BEGIN Supplied data
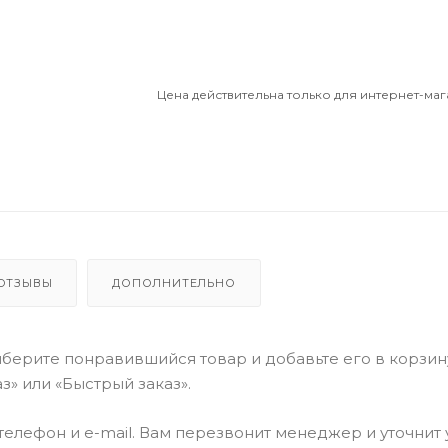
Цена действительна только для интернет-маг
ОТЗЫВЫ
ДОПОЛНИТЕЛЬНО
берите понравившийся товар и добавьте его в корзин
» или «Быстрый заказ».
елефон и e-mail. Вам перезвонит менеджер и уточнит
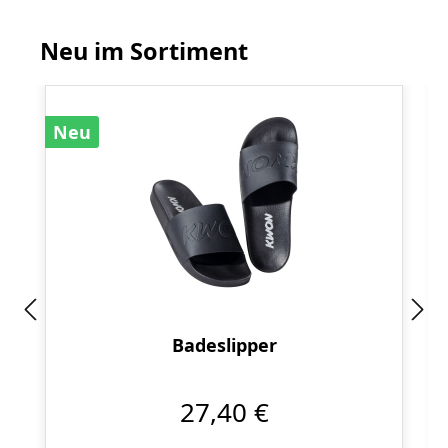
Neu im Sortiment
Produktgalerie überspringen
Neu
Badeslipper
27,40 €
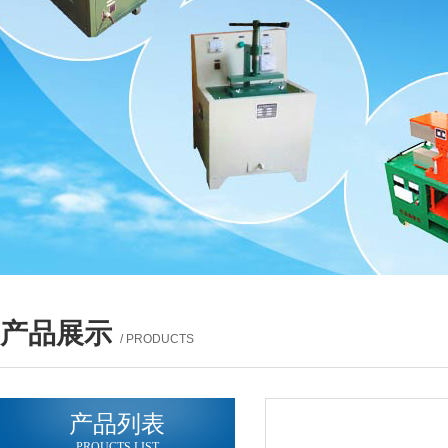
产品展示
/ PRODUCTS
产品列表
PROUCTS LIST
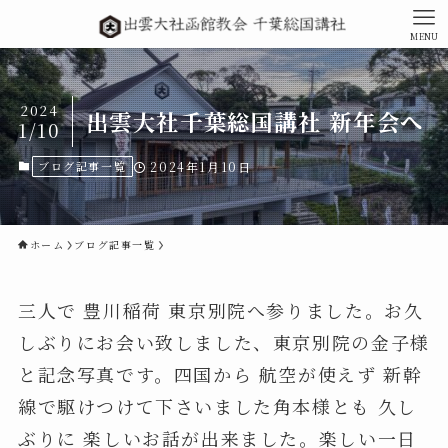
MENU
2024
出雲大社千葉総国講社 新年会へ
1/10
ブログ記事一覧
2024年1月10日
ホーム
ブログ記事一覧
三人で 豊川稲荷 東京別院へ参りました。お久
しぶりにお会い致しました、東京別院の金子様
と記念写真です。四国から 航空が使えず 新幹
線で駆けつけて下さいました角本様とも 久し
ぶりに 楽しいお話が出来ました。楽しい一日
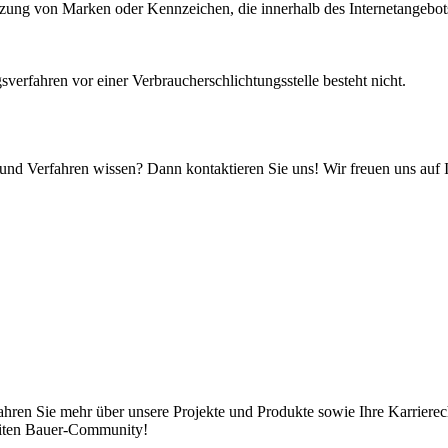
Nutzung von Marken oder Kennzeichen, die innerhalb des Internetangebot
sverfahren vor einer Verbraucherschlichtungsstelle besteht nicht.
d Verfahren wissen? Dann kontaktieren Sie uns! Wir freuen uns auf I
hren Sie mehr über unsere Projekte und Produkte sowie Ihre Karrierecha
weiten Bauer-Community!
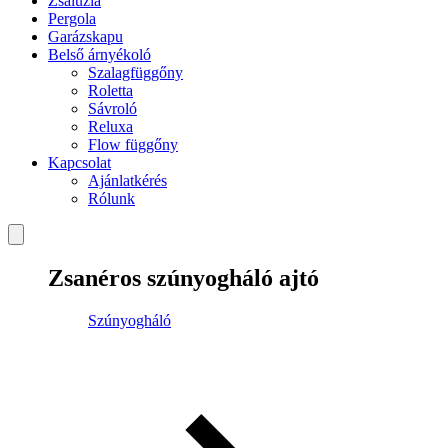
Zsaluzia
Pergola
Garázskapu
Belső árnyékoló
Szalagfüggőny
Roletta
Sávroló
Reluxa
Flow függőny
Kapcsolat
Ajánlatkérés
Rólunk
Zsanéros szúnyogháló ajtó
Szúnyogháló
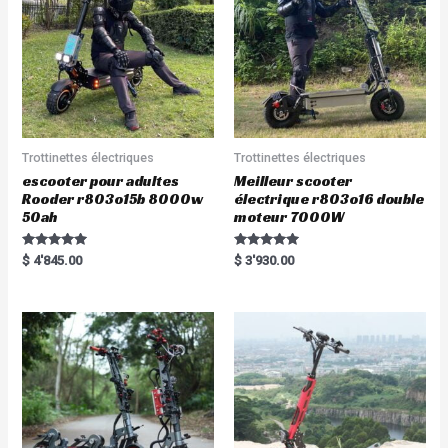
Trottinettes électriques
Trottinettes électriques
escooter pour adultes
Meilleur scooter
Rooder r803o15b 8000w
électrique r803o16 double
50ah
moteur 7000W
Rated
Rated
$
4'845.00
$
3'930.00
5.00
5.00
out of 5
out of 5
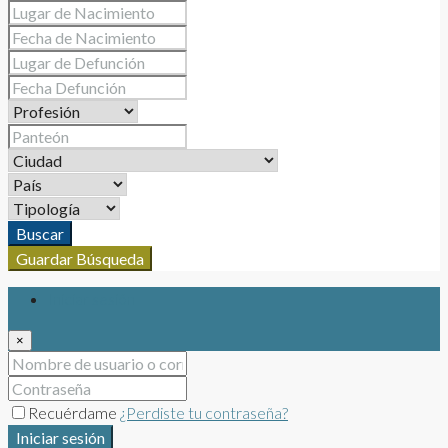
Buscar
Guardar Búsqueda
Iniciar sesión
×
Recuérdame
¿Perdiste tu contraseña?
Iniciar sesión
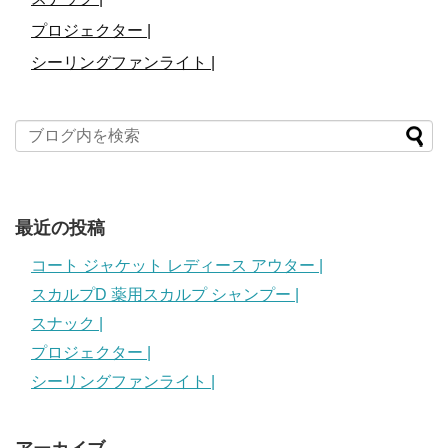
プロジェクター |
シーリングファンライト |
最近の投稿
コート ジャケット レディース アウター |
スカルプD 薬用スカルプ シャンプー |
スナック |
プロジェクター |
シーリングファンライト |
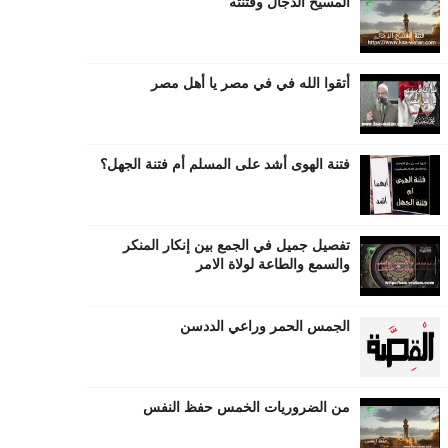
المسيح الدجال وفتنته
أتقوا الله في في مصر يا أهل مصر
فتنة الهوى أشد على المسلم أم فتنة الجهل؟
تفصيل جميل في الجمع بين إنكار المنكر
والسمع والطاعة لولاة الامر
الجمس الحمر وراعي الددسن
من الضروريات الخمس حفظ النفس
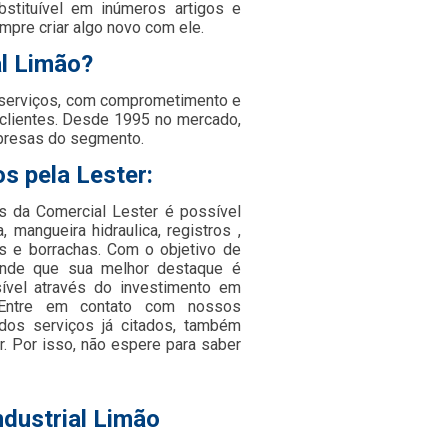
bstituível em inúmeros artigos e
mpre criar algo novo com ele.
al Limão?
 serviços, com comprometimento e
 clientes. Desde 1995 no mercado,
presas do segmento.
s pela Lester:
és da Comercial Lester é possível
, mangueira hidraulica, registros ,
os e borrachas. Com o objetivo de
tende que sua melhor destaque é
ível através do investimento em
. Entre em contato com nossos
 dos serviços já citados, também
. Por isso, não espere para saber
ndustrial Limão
END Supplied data
• [Work required] For the material above, give again only the lines starting at the line that contains "線で駆けつけて下さいました角本様とも 久し" and ending at the line that contains "d Verfahren wissen?". Pictures do not belong in the copy.

• [Finished exercise]
線で駆けつけて下さいました角本様とも 久し
ぶりに 楽しいお話が出来ました。楽しい一日
Nutzung von Marken oder Kennzeichen, die innerhalb des Internetangebot
sverfahren vor einer Verbraucherschlichtungsstelle besteht nicht.
d Verfahren wissen? Dann kontaktieren Sie uns! Wir freuen uns auf I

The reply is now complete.